La situación se tornó más grave al examinar la cartilla sanitaria del animal. En un contexto de alerta por rabia (donde la vacunación es obligatoria y se exige incluso en el puerto), las comprobaciones revelaron que el perro carecía de vacunación antirrábica en vigor desde 2019. Hace seis años.
Para enredar aún más esta historia, el animal figuraba además en estado de "baja administrativa" en el registro, pese a encontrarse vivo y en posesión de nuevos responsables.
La Consejería subraya que mantener al perro sin vacunar y suelto en la vía pública durante un brote de rabia declarado oficialmente en la ciudad supone un "riesgo grave de salud pública".
Como guinda, la Policía Local detectó la presencia de un segundo perro, un Sharpei.

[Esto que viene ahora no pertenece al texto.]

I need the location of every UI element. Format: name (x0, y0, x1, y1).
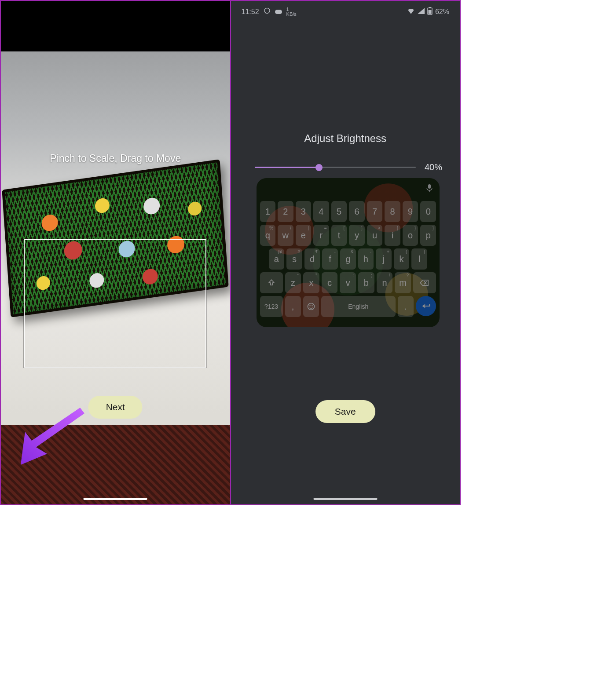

Este can se salvó de la sanción, pues, al no figurar registrado a nombre de nadie ni disponer de microchip detectable, fue imposible aplicar medida alguna en el expediente.
El expediente concluye que el responsable es presunto autor de tres infracciones:
Sin embargo, la Administración ofrece un 'trato' en estos casos: si el expedientado reconoce su responsabilidad de forma voluntaria en los próximos 15 días, el importe se reduce en un 20%, quedando en unos más asequibles (pero aún considerables) 3.201 euros con el descuento.